Com’era facilmente prevedibile, a LeBron James viene risparmiato il back-to-back dopo la gara di Toronto. E com’era altrettanto facilmente prevedibile, i Los Angeles Lakers si sono ritrovati senza armi nell’ultimo quarto per poter battere una squadra come i Detroit Pistons che è in piena lotta per andare ai playoff e che era reduce da due brutte sconfitte. Spinti dai 19 punti con 23 rimbalzi di Andre Drummond, dai 20 di Reggie Jackson e dai 21 di Langston Galloway (8/10 al tiro), i padroni di casa sono riusciti a fare la differenza nel terzo quarto grazie a un parziale di 13-0 dal quale gli ospiti non sono più riusciti a rialzarsi. Eppure, nonostante la vittoria, Blake Griffin non è apparso soddisfatto: “Non so se abbiamo avuto il giusto spirito nelle ultime gare: anche stasera non penso che abbiamo giocato bene”. Lui per primo, visto che ha chiuso con 15 punti e 9 assist ma con 3/12 al tiro e 7/12 ai liberi, anche se sono bastati per superare la doppia doppia da 20+13 di JaVale McGee e altri quattro Lakers in doppia cifra.

Philadelphia 76ers-Sacramento Kings 123-114

Manca meno di un mese all’inizio dei playoff, ma coach Brett Brown sa cosa vuole vedere quando arriverà la primavera: il Jimmy Butler che si è visto contro Sacramento. Con 22 punti, 6 rimbalzi e 7 assist il numero 23 dei Sixers ha giocato con quel tipo di aggressività che l’allenatore vuole per esplorare al massimo il potenziale della sua squadra: “Questa sera è stato lui a suonare la campana per noi” ha detto il coach sul rituale post-match dei Sixers, che riservano l’onore all’MVP di ogni vittoria. “Non saremo al nostro massimo se lui non giocherà come questa sera”. Un discorso che si può estendere anche a Joel Embiid, determinante non solo con i suoi 21 punti e 17 rimbalzi ma anche con le giocate su entrambi i lati del campo nell’ultimo quarto. Insieme a loro due ci sono anche i 19 punti a testa di Tobias Harris e di J.J. Redick oltre ai 18 di Ben Simmons, per un quintetto tutto in doppia cifra accompagnato dai 12 di Boban Marjanovic. Dall’altra parte i Kings possono definitivamente salutare il sogno playoff, avendo perso la settima partita nelle ultime nove e ritrovandosi ora a sei gare di distanza dall’ottavo posto. A coach Joerger non sono serviti i 16 di Harrison Barnes e De’Aaron Fox, ma forse deve incolpare soprattutto un aspetto sottovalutato: il tempo atmosferico. “Riposo e bel tempo, così le mie ginocchia non mi fanno male. Non mi serve nient’altro” ha detto Jimmy Butler sulla sua prestazione. “La neve se n’è andata. Siamo in buona salute. Siamo pronti a fare casino ai playoff”.

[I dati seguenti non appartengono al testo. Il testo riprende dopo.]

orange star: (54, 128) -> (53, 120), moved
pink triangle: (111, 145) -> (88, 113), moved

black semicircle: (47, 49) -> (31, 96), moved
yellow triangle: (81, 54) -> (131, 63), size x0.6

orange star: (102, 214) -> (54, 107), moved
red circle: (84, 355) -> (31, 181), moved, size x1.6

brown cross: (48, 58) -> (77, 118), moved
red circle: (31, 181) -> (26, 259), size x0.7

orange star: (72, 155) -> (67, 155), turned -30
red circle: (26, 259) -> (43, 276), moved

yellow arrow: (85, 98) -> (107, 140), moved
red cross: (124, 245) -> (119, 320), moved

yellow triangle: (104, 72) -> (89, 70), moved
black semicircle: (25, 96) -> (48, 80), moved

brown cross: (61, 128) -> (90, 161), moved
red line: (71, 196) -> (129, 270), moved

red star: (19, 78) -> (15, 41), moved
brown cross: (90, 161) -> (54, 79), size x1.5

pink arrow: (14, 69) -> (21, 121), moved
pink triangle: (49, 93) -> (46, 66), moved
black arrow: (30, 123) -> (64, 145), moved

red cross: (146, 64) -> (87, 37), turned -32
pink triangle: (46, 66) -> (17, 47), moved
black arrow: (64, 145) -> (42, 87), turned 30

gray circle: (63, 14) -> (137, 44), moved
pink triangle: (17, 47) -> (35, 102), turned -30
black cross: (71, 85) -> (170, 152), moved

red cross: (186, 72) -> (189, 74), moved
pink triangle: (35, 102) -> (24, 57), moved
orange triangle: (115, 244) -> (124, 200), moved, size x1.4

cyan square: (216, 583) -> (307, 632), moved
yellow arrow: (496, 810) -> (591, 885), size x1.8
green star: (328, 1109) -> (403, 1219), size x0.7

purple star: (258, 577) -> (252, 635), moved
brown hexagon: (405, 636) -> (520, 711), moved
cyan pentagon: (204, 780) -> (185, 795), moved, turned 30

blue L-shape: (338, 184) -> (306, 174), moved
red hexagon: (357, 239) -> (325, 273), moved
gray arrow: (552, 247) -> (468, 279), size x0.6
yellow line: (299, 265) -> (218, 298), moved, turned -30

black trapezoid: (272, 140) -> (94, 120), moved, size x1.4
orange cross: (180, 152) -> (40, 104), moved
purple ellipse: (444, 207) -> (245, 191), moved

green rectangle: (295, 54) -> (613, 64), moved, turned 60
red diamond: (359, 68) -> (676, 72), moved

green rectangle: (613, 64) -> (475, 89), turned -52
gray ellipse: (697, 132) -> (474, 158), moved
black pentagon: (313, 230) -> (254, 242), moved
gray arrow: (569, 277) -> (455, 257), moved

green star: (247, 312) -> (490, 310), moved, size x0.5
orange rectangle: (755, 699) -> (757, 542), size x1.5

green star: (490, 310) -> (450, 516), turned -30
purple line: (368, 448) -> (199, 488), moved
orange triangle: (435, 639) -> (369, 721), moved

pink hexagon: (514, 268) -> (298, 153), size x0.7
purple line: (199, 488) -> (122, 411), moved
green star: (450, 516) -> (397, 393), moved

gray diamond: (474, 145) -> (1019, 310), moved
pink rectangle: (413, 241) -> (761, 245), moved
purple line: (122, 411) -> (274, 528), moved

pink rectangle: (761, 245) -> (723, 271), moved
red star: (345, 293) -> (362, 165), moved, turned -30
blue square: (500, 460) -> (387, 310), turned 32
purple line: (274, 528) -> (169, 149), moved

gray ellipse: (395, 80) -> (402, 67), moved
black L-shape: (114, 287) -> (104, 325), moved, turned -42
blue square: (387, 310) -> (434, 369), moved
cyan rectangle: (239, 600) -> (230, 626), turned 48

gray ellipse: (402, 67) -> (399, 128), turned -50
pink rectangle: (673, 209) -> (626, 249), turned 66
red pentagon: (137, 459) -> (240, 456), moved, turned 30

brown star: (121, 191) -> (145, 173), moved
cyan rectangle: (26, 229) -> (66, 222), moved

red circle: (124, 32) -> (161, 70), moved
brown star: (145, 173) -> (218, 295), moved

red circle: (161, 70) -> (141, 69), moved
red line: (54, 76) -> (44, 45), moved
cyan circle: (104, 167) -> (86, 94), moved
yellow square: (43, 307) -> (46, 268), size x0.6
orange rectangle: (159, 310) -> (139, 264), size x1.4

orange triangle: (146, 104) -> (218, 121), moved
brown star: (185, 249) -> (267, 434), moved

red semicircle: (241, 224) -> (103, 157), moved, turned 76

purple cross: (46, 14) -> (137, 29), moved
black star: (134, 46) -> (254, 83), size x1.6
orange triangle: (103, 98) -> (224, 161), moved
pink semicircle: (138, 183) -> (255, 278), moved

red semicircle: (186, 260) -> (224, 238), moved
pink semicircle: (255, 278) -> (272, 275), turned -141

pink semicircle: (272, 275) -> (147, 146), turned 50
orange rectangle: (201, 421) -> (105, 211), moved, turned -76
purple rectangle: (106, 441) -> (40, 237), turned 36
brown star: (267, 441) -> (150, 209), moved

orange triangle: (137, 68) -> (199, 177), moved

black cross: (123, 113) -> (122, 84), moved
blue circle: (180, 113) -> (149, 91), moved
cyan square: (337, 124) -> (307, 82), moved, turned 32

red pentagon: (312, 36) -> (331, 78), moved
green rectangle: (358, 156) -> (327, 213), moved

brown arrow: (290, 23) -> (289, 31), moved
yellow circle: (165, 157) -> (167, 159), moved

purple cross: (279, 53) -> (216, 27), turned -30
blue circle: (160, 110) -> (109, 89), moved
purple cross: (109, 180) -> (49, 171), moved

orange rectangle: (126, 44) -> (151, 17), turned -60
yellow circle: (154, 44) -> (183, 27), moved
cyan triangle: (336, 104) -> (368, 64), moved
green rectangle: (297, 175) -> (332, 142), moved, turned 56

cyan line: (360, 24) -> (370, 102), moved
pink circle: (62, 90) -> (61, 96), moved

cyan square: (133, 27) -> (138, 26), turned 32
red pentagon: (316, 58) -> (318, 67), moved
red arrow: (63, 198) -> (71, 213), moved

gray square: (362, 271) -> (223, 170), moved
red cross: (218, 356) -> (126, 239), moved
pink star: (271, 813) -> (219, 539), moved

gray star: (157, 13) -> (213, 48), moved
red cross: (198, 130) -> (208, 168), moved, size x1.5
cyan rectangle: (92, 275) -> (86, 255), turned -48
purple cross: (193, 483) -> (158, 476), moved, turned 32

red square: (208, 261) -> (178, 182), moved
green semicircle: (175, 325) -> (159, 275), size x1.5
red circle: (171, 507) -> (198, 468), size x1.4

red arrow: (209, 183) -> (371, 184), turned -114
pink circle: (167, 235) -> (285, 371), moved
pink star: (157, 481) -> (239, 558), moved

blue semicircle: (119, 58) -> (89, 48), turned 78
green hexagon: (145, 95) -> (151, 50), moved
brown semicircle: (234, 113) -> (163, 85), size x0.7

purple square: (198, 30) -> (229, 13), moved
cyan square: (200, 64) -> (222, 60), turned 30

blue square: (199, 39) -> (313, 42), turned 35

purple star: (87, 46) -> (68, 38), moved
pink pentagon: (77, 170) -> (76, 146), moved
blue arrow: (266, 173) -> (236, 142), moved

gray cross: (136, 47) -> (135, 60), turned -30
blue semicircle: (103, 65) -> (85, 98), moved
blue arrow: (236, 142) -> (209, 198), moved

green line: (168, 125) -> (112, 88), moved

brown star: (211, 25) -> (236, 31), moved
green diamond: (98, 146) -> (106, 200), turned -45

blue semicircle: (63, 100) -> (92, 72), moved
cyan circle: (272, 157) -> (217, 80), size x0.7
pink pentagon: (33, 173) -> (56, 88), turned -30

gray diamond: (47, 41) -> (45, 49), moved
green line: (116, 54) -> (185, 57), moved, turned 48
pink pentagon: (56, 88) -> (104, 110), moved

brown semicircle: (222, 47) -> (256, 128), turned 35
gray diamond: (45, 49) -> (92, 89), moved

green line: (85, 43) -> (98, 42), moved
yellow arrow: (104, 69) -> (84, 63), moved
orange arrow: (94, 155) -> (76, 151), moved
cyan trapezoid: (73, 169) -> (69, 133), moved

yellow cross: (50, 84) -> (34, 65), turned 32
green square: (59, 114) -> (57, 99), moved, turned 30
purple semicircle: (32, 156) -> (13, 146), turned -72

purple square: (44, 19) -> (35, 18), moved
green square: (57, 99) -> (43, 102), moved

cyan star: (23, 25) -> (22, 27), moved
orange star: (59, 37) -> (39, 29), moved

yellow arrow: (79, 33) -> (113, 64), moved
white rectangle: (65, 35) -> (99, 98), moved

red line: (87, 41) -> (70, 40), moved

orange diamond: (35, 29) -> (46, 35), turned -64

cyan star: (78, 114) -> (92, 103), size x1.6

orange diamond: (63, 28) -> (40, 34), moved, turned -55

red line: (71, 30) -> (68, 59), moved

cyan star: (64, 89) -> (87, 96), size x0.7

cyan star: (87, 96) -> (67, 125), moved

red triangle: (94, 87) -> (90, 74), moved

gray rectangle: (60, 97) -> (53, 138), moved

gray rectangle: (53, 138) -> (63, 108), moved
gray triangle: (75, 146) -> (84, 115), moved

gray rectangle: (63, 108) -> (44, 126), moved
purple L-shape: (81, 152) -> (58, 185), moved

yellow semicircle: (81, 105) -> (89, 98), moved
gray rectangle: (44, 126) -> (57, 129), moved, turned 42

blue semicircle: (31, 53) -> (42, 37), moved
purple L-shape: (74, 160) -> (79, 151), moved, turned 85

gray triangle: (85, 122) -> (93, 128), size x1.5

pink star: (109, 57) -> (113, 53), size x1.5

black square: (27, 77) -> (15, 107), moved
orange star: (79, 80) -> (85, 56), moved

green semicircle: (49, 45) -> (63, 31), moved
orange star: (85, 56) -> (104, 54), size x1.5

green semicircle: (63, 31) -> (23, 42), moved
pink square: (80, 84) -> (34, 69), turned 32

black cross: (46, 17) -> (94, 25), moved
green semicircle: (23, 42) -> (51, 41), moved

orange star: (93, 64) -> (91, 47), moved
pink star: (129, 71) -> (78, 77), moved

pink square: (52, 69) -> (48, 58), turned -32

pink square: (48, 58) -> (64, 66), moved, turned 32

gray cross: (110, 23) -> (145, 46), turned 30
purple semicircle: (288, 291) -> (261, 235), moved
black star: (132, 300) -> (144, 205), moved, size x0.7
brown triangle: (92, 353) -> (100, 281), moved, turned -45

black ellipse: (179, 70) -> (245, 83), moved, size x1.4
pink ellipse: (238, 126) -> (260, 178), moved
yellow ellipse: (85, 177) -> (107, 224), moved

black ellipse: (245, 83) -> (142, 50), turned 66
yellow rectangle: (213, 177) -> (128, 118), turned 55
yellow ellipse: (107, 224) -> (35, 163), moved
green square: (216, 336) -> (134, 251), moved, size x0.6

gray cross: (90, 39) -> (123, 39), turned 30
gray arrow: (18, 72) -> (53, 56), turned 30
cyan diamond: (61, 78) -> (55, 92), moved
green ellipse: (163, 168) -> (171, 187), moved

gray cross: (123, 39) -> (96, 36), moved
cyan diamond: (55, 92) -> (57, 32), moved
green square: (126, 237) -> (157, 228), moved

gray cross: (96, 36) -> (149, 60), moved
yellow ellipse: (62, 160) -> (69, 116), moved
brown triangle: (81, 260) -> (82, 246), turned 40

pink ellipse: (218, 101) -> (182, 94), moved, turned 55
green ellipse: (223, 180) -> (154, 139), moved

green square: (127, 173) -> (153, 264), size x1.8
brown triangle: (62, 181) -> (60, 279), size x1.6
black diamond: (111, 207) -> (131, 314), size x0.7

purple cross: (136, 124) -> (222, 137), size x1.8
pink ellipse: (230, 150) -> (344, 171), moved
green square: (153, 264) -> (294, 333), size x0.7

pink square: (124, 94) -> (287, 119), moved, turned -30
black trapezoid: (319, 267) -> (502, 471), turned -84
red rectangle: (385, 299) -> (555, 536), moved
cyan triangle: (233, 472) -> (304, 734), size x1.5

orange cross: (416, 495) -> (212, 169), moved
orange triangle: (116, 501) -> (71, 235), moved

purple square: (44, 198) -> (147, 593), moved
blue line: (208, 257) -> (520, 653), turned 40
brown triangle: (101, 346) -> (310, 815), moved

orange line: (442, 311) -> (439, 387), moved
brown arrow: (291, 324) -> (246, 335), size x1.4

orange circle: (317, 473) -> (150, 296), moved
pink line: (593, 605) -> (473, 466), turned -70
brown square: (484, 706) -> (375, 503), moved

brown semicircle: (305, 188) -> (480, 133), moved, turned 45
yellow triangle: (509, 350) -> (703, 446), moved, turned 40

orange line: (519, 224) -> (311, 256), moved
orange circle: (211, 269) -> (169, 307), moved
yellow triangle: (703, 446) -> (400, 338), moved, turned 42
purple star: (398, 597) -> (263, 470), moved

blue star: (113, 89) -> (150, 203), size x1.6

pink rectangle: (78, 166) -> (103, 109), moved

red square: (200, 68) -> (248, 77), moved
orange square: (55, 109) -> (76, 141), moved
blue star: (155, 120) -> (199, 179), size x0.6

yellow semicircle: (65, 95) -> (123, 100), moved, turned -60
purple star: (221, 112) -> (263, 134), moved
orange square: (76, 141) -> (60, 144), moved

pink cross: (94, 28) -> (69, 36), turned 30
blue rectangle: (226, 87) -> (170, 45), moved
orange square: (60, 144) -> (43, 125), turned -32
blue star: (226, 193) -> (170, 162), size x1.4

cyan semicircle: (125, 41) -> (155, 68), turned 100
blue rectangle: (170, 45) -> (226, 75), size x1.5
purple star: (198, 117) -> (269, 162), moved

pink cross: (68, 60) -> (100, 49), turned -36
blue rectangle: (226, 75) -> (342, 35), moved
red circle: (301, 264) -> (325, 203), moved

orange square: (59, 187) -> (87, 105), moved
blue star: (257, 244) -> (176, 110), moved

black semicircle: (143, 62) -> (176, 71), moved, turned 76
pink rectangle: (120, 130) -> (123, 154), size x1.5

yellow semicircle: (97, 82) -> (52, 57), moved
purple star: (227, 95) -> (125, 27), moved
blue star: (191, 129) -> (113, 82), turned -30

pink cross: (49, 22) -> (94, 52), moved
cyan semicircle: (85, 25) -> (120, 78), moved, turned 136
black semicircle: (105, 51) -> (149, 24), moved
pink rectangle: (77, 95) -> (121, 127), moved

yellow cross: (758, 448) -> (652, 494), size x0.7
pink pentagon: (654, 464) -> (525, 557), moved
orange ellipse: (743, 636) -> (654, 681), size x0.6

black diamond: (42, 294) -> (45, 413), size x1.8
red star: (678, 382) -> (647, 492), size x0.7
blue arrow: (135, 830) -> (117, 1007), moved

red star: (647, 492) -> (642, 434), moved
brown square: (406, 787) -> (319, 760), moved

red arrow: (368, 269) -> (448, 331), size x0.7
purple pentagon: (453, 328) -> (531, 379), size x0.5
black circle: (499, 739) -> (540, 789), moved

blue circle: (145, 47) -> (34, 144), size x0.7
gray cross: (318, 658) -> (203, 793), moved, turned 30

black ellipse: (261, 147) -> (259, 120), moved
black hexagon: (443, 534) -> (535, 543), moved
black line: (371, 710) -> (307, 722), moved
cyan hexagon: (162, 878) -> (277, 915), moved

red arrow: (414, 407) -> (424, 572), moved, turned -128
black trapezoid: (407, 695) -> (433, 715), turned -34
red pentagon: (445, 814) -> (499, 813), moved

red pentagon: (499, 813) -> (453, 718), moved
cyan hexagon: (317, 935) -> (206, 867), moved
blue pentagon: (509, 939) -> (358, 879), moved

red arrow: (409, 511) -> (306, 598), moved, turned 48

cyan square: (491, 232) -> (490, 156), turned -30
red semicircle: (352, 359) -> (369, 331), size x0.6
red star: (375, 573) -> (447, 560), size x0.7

Washington Wizards-Charlotte Hornets 110-116

Questo è esattamente il tipo di partite che Charlotte deve vincere se vuole andare ai playoff: in trasferta, contro una squadra diretta concorrente e in maniera convincente, grazie a un primo quarto da 40 punti. Di sicuro hanno influito i tre giorni di riposo avuti dagli Hornets prima di questo match, nel quale Kemba Walker ha chiuso con 28 punti (pur con 11/30), Jeremy Lamb lo ha accompagnato con 18 e 8 rimbalzi e i francesi Nicolas Batum e Tony Parker ne hanno messi 16 a testa. Per gli Wizards tutto si può dire tranne che Bradley Beal non ci abbia provato: la guardia orfana di John Wall è rimasta in campo per quasi 45 minuti, chiudendo con 40 punti (15/29 al tiro, 7/13 da tre), 5 rimbalzi, 5 assist e 5 palle perse, seguito dai 20 di Jeff Green e dai 17 con 11 rimbalzi di Jabari Parker, pur all’interno di una panchina battuta 57-33 da quella degli avversari. “Abbiamo avuto la possibilità di salvare la situazione, ma non è stata la nostra notte” ha commentato coach Brooks. “Abbiamo combattuto e reso le cose interessanti, ma ci sono mancati un paio di possessi difensivi”. Coach Borrego, invece, è semplicemente felice di non dover incontrare più un incubo come Beal: “Sono stanco di vedere Washington e soprattutto lui: buona fortuna al resto della NBA nel cercare di fermarlo”.